The Marine Corps is in the early stages of a transition to buying “agnostic hardware” where physical platforms are decoupled from the software they run on, giving the service freedom to outfit its systems with the best software for the task at hand.
“You typically would buy a capability, you would buy some hardware, and the software would be installed on it. I think going forward, what we're marching toward is agnostic hardware,” Col. Jason Quinter, commanding officer of Marine Air Control Group 38, said today during a Defense News webinar.
“So, the hardware meets a certain performance specification for memory, processing, compute, storage [and] you're agnostic to what company built it. It's just commodity hardware, and that hardware can support the software that we would want to run on it,” he continued.
This idea is still at least five to 10 years away, Quinter said, but the Marine Corps is beginning to establish a foundation to make it a reality. Eventually, the concept could improve interoperability across the Defense Department by enabling more systems to talk to one another.
Currently, many programs of record have hardware interface issues that prevent them from communicating, Quinter said.
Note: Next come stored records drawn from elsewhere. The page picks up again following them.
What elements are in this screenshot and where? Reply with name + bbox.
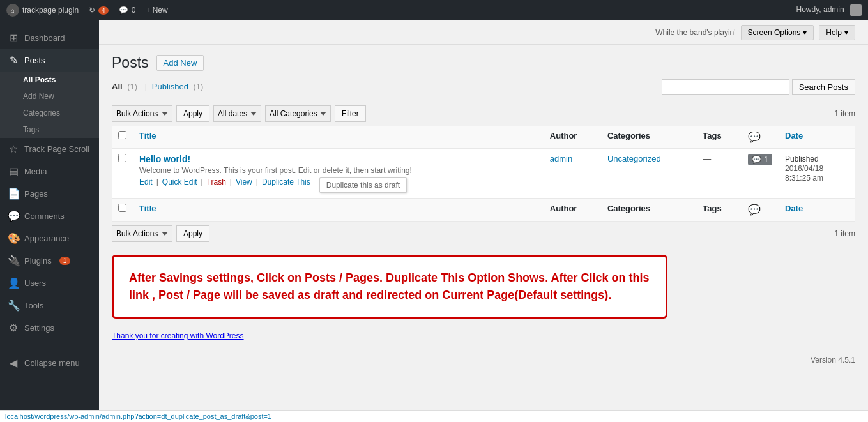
select-all-checkbox[interactable] <box>118 131 126 139</box>
media-icon: ▤ <box>8 165 19 177</box>
comment-count-bubble[interactable]: 💬 1 <box>748 154 772 165</box>
quick-edit-link[interactable]: Quick Edit <box>162 177 197 193</box>
screen-options-button[interactable]: Screen Options ▾ <box>741 25 814 40</box>
info-box-text: After Savings settings, Click on Posts /… <box>129 269 650 304</box>
site-icon: ⌂ <box>6 4 19 17</box>
comments-cell[interactable]: 💬 1 <box>742 149 779 199</box>
post-excerpt: Welcome to WordPress. This is your first… <box>139 166 537 175</box>
col-tags: Tags <box>696 126 742 149</box>
adminbar-new[interactable]: + New <box>146 6 167 15</box>
adminbar-howdy: Howdy, admin <box>796 4 862 16</box>
sidebar-item-dashboard[interactable]: ⊞ Dashboard <box>0 27 99 49</box>
post-title-link[interactable]: Hello world! <box>139 154 190 164</box>
sidebar-item-track-page-scroll[interactable]: ☆ Track Page Scroll <box>0 138 99 160</box>
sidebar-subitem-categories[interactable]: Categories <box>0 105 99 121</box>
admin-avatar-icon <box>850 4 862 16</box>
items-count-bottom: 1 item <box>834 229 855 238</box>
tags-cell: — <box>696 149 742 199</box>
table-top-controls: Bulk Actions Apply All dates All Categor… <box>112 105 855 122</box>
help-button[interactable]: Help ▾ <box>819 25 855 40</box>
comments-count: 0 <box>132 6 136 15</box>
sidebar-item-tools[interactable]: 🔧 Tools <box>0 294 99 317</box>
sidebar-subitem-all-posts[interactable]: All Posts <box>0 72 99 88</box>
view-link[interactable]: View <box>236 177 252 193</box>
table-bottom-controls: Bulk Actions Apply 1 item <box>112 225 855 242</box>
duplicate-tooltip: Duplicate this as draft <box>319 177 407 193</box>
col-categories: Categories <box>601 126 696 149</box>
dates-select[interactable]: All dates <box>213 105 261 122</box>
trash-link[interactable]: Trash <box>207 177 226 193</box>
sidebar-item-comments[interactable]: 💬 Comments <box>0 205 99 227</box>
sidebar-item-label: Users <box>24 278 46 288</box>
sidebar-item-label: Collapse menu <box>24 358 80 368</box>
sidebar-item-plugins[interactable]: 🔌 Plugins 1 <box>0 250 99 272</box>
row-checkbox[interactable] <box>118 154 126 162</box>
duplicate-this-link[interactable]: Duplicate This <box>262 177 310 193</box>
col-title[interactable]: Title <box>133 126 544 149</box>
adminbar-comments[interactable]: 💬 0 <box>119 6 136 15</box>
updates-icon: ↻ <box>89 6 95 15</box>
comment-bubble-icon: 💬 <box>748 132 761 142</box>
sidebar-item-posts[interactable]: ✎ Posts <box>0 49 99 72</box>
comments-icon: 💬 <box>119 6 128 15</box>
filter-all-link[interactable]: All <box>112 82 123 91</box>
sidebar-item-settings[interactable]: ⚙ Settings <box>0 317 99 339</box>
comment-icon: 💬 <box>752 155 761 164</box>
search-input[interactable] <box>662 79 789 95</box>
select-all-checkbox-bottom[interactable] <box>118 204 126 212</box>
chevron-down-icon: ▾ <box>844 28 848 37</box>
sidebar-item-users[interactable]: 👤 Users <box>0 272 99 294</box>
posts-icon: ✎ <box>8 54 19 66</box>
sidebar-item-label: Settings <box>24 323 54 333</box>
plugins-badge: 1 <box>59 257 71 265</box>
track-icon: ☆ <box>8 143 19 155</box>
comment-icon-bottom: 💬 <box>748 204 761 215</box>
col-date-bottom[interactable]: Date <box>779 199 855 222</box>
col-title-bottom[interactable]: Title <box>133 199 544 222</box>
col-author: Author <box>544 126 601 149</box>
page-title: Posts <box>112 54 149 72</box>
posts-table: Title Author Categories Tags 💬 Date <box>112 126 855 222</box>
sidebar-item-media[interactable]: ▤ Media <box>0 160 99 183</box>
bulk-actions-select-bottom[interactable]: Bulk Actions <box>112 225 172 242</box>
thank-you-link[interactable]: Thank you for creating with WordPress <box>112 331 244 340</box>
chevron-down-icon: ▾ <box>803 28 807 37</box>
updates-count: 4 <box>98 6 109 15</box>
tools-icon: 🔧 <box>8 299 19 312</box>
adminbar-updates[interactable]: ↻ 4 <box>89 6 109 15</box>
users-icon: 👤 <box>8 277 19 289</box>
col-categories-bottom: Categories <box>601 199 696 222</box>
sidebar-item-label: Track Page Scroll <box>24 144 89 154</box>
sidebar-item-collapse[interactable]: ◀ Collapse menu <box>0 352 99 374</box>
dashboard-icon: ⊞ <box>8 32 19 44</box>
author-link[interactable]: admin <box>550 154 572 163</box>
add-new-button[interactable]: Add New <box>156 55 204 71</box>
sidebar-item-appearance[interactable]: 🎨 Appearance <box>0 227 99 250</box>
apply-button-top[interactable]: Apply <box>176 105 209 122</box>
sidebar-item-label: Media <box>24 167 47 176</box>
items-count-top: 1 item <box>834 109 855 118</box>
filter-button[interactable]: Filter <box>335 105 366 122</box>
row-actions: Edit | Quick Edit | Trash | View | Dupli… <box>139 177 537 193</box>
info-box: After Savings settings, Click on Posts /… <box>112 255 667 319</box>
sidebar-subitem-add-new[interactable]: Add New <box>0 88 99 105</box>
edit-link[interactable]: Edit <box>139 177 153 193</box>
sidebar-item-pages[interactable]: 📄 Pages <box>0 183 99 205</box>
search-posts-button[interactable]: Search Posts <box>792 79 855 95</box>
adminbar-site[interactable]: ⌂ trackpage plugin <box>6 4 79 17</box>
categories-select[interactable]: All Categories <box>265 105 331 122</box>
table-row: Hello world! Welcome to WordPress. This … <box>112 149 855 199</box>
comments-nav-icon: 💬 <box>8 210 19 222</box>
date-cell: Published 2016/04/18 8:31:25 am <box>779 149 855 199</box>
new-label: + New <box>146 6 167 15</box>
sidebar-subitem-tags[interactable]: Tags <box>0 121 99 138</box>
col-tags-bottom: Tags <box>696 199 742 222</box>
category-link[interactable]: Uncategorized <box>607 154 661 163</box>
sidebar-item-label: Comments <box>24 211 65 221</box>
bulk-actions-select-top[interactable]: Bulk Actions <box>112 105 172 122</box>
filter-published-link[interactable]: Published <box>152 82 188 91</box>
plugins-icon: 🔌 <box>8 255 19 267</box>
subheader-tagline: While the band's playin' <box>655 28 735 37</box>
col-date[interactable]: Date <box>779 126 855 149</box>
apply-button-bottom[interactable]: Apply <box>176 225 209 242</box>
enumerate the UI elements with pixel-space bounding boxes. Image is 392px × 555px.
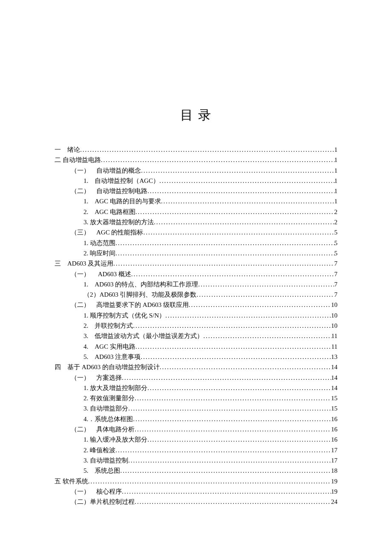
toc-entry-page: 1 (334, 165, 338, 176)
toc-entry-label: 三 AD603 及其运用 (55, 258, 113, 269)
toc-entry-page: 24 (331, 497, 337, 507)
toc-entry-page: 16 (331, 414, 337, 424)
toc-entry-page: 14 (331, 362, 337, 372)
toc-entry-label: 3. 低增益波动方式（最小增益误差方式） (84, 331, 203, 341)
toc-leader-dots (135, 341, 331, 352)
toc-entry-page: 1 (334, 145, 338, 155)
toc-entry: （二）单片机控制过程24 (55, 497, 337, 507)
toc-entry-label: 2. AGC 电路框图 (84, 207, 135, 217)
toc-leader-dots (196, 289, 334, 300)
toc-entry-label: 2. 响应时间 (84, 248, 115, 258)
toc-leader-dots (160, 362, 331, 372)
table-of-contents: 一 绪论1二 自动增益电路1（一） 自动增益的概念11. 自动增益控制（AGC）… (55, 145, 337, 507)
toc-entry-page: 10 (331, 300, 337, 310)
toc-entry-label: 5. 系统总图 (84, 465, 120, 476)
toc-leader-dots (133, 414, 331, 424)
toc-entry: 五 软件系统19 (55, 476, 337, 486)
toc-entry-page: 10 (331, 310, 337, 321)
toc-entry-label: 1. 放大及增益控制部分 (84, 383, 147, 393)
toc-entry-label: 4.．系统总体框图 (84, 414, 133, 424)
toc-entry: 3. 放大器增益控制的方法2 (55, 217, 337, 227)
toc-entry: 1. 顺序控制方式（优化 S/N）10 (55, 310, 337, 321)
toc-entry: 1. 自动增益控制（AGC）1 (55, 176, 337, 186)
toc-entry: 1. 动态范围5 (55, 238, 337, 248)
toc-entry-page: 1 (334, 155, 338, 165)
toc-entry-page: 1 (334, 176, 338, 186)
toc-entry-label: （二）单片机控制过程 (71, 497, 135, 507)
toc-entry-page: 19 (331, 486, 337, 497)
toc-leader-dots (80, 145, 334, 155)
toc-leader-dots (165, 310, 331, 321)
toc-entry-label: 1. AD603 的特点、内部结构和工作原理 (84, 279, 198, 289)
toc-entry: （一） 核心程序19 (55, 486, 337, 497)
toc-entry: 4.．系统总体框图16 (55, 414, 337, 424)
toc-entry-label: （一） 核心程序 (71, 486, 122, 497)
toc-entry: 3. 低增益波动方式（最小增益误差方式）11 (55, 331, 337, 341)
toc-entry-page: 17 (331, 455, 337, 465)
toc-entry: 1. 放大及增益控制部分14 (55, 383, 337, 393)
toc-entry-label: 五 软件系统 (55, 476, 88, 486)
toc-entry: 3. 自动增益部分15 (55, 403, 337, 413)
toc-entry-label: （2）AD603 引脚排列、功能及极限参数 (84, 289, 196, 300)
toc-leader-dots (147, 434, 331, 445)
toc-entry-label: （一） 方案选择 (71, 373, 122, 383)
toc-entry-page: 5 (334, 238, 338, 248)
toc-entry: （二） 高增益要求下的 AD603 级联应用10 (55, 300, 337, 310)
toc-leader-dots (128, 403, 331, 413)
document-page: 目 录 一 绪论1二 自动增益电路1（一） 自动增益的概念11. 自动增益控制（… (0, 0, 392, 507)
toc-entry: 2. AGC 电路框图2 (55, 207, 337, 217)
toc-entry-label: 1. 输入缓冲及放大部分 (84, 434, 147, 445)
toc-entry-label: 3. 放大器增益控制的方法 (84, 217, 154, 227)
toc-leader-dots (115, 238, 334, 248)
toc-entry-page: 16 (331, 434, 337, 445)
toc-leader-dots (141, 352, 331, 362)
toc-leader-dots (131, 269, 334, 279)
toc-leader-dots (135, 424, 331, 434)
toc-entry-page: 16 (331, 424, 337, 434)
toc-entry-label: 2. 峰值检波 (84, 445, 115, 455)
toc-title: 目 录 (55, 107, 337, 124)
toc-leader-dots (159, 176, 334, 186)
toc-leader-dots (147, 186, 334, 196)
toc-entry: 四 基于 AD603 的自动增益控制设计14 (55, 362, 337, 372)
toc-leader-dots (135, 207, 334, 217)
toc-entry-page: 17 (331, 445, 337, 455)
toc-leader-dots (203, 331, 331, 341)
toc-leader-dots (135, 497, 331, 507)
toc-entry-page: 19 (331, 476, 337, 486)
toc-entry: 一 绪论1 (55, 145, 337, 155)
toc-leader-dots (88, 476, 331, 486)
toc-entry-page: 18 (331, 465, 337, 476)
toc-entry-label: 2. 有效值测量部分 (84, 393, 135, 403)
toc-leader-dots (141, 165, 334, 176)
toc-entry: （一） 自动增益的概念1 (55, 165, 337, 176)
toc-entry-label: 3. 自动增益控制 (84, 455, 128, 465)
toc-leader-dots (143, 227, 334, 237)
toc-leader-dots (101, 155, 334, 165)
toc-leader-dots (161, 196, 334, 206)
toc-leader-dots (115, 248, 334, 258)
toc-entry-label: （一） 自动增益的概念 (71, 165, 141, 176)
toc-entry: 1. 输入缓冲及放大部分16 (55, 434, 337, 445)
toc-entry-page: 5 (334, 227, 338, 237)
toc-entry: 5. AD603 注意事项13 (55, 352, 337, 362)
toc-entry: 5. 系统总图18 (55, 465, 337, 476)
toc-entry: 2. 响应时间5 (55, 248, 337, 258)
toc-entry: 二 自动增益电路1 (55, 155, 337, 165)
toc-entry-label: 二 自动增益电路 (55, 155, 101, 165)
toc-entry-page: 15 (331, 403, 337, 413)
toc-leader-dots (115, 445, 331, 455)
toc-entry-label: 5. AD603 注意事项 (84, 352, 141, 362)
toc-leader-dots (122, 373, 331, 383)
toc-entry-label: 2. 并联控制方式 (84, 321, 133, 331)
toc-leader-dots (113, 258, 334, 269)
toc-entry-label: 1. 自动增益控制（AGC） (84, 176, 159, 186)
toc-entry-page: 7 (334, 279, 338, 289)
toc-entry-label: 一 绪论 (55, 145, 80, 155)
toc-entry-label: 4. AGC 实用电路 (84, 341, 135, 352)
toc-leader-dots (122, 486, 331, 497)
toc-leader-dots (154, 217, 334, 227)
toc-entry-label: （二） 高增益要求下的 AD603 级联应用 (71, 300, 189, 310)
toc-entry-page: 1 (334, 196, 338, 206)
toc-entry-page: 7 (334, 269, 338, 279)
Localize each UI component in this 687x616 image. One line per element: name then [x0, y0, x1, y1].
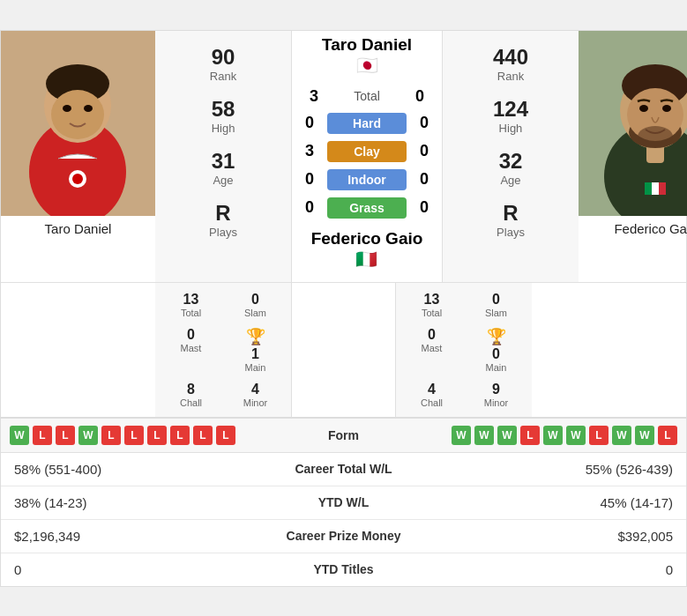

But in a hardware-agnostic world, the Marine Corps and other service branches could implement their own software fixes to solve these issues.
“The way we're going to make the systems interoperable is through a development and use of [application programming interfaces] or we're going to stitch that software together to fix some of the interoperability problems ourselves,” he said.
The Navy is also taking steps to establish an autonomy baseline for its uncrewed systems, tasking technology company SOLUTE with building an archive of commercially available software and hardware for autonomous surface and undersea systems to help the service select and pair the best capabilities.